I'm glad that I still have some full racks. Thanks for the pictures.


----------



## Jgrden (Oct 25, 2010)

WOW. I like those pens that are part of the BURR. They are slick. I fully agree with your anatomy of an antler and what I have been saving, is the BURR. I don't cut into the skull. Thank you for bringing this to my attention. I need to contact a view of my clients and explain.


----------



## Frank Nemke sr (Oct 25, 2010)

Sent them to the person that carves eggs.  They make great broaches or pendants stroung on a peice of leather


----------



## TexasSteel (Oct 25, 2010)

I have sanded flat had names engraved then epoxied a magnet on the other side.


----------



## Jgrden (Oct 26, 2010)

TexasSteel said:


> I have sanded flat had names engraved then epoxied a magnet on the other side.


Now that is a nice idea. I am going to give that some thought. :wink:


----------



## TellicoTurning (Oct 26, 2010)

Jgrden said:


> What can I do with Deer antler pedicles? I have saved about twenty of them and think they would make nice pendants. What are other ideas. They are too beautiful to throw away or turn into buttons, unless for an expensive coat.
> John in Texas



John,
If you come up with a good idea, let me know... I have a whole bag full that I've saved for some future project... don't know what yet.


----------



## Sylvanite (Oct 26, 2010)

TexasSteel said:


> I have... had names engraved...


I hope you tipped your engraver.  If you think turning antler smells bad, try burning it (which is what a laser engraver does).

Regards,
Eric


----------



## turnsomeantlers (Oct 26, 2010)

*Turn them into closed reed predator call*

The ones you have saved that are 6-8 inches long, buy some cottontail or jack rabbit reeds (about a buck a piece at http://thogamecalls.com/ ) and make predator calls out of them. Just takes some drilling, some sanding and some polishing to turn them into $30-$35 dollars real quick. 

If you venture down this road please post some pics

Good Luck


----------



## ThePenWizard (Nov 8, 2010)

Buttons, they make great buttons for boots and jackets.


----------



## TexasSteel (Nov 8, 2010)

Sylvanite said:


> TexasSteel said:
> 
> 
> > I have... had names engraved...
> ...



She has an excellent exhaust system....Although since I usually sell my antler pens it smells like money when  turnning.....


----------



## Jgrden (Nov 9, 2010)

turnsomeantlers said:


> The ones you have saved that are 6-8 inches long, buy some cottontail or jack rabbit reeds (about a buck a piece at http://thogamecalls.com/ ) and make predator calls out of them.

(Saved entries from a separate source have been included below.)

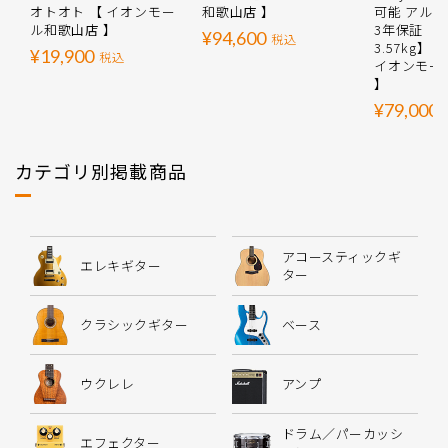
オトオト 【 イオンモー
和歌山店 】
可能 アル
ル和歌山店 】
3年保証 【
¥94,600
税込
3.57kg】
¥19,900
税込
イオンモー
】
¥79,000
カテゴリ別掲載商品
アコースティックギ
エレキギター
ター
クラシックギター
ベース
ウクレレ
アンプ
ドラム／パーカッシ
エフェクター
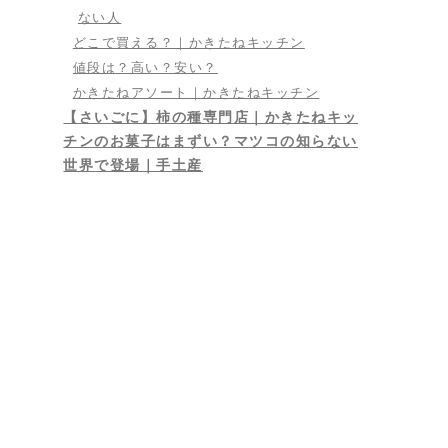
ない人
どこで買える？｜かきたねキッチン
値段は？高い？安い？
かきたねアソート｜かきたねキッチン
【さいごに】柿の種専門店｜かきたねキッ
チンのお菓子はまずい？マツコの知らない
世界で登場｜手土産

Just takes some drilling, some sanding and some polishing to turn them into $30-$35 dollars real quick.
> 
> If you venture down this road please post some pics
> 
> Good Luck


Good idea for gun shows. :star:


----------



## Jgrden (Nov 9, 2010)

ThePenWizard said:


> Buttons, they make great buttons for boots and jackets.


They would make great buttons . I like carving them with my Dremel. I have been mounting them onto the leather wallets but they are too fascinating to waste them on that. Your avatar reminds me of Lord of the Rings, why is that????:wink:


----------



## JohnU (Nov 9, 2010)

I've seen them used to make drawer knobs, bolo's on a string, belt buckles,  and some bow builders use them in take down bows by epoxying screws in them for securing the limb to the riser.  Let your imagination run wild.


----------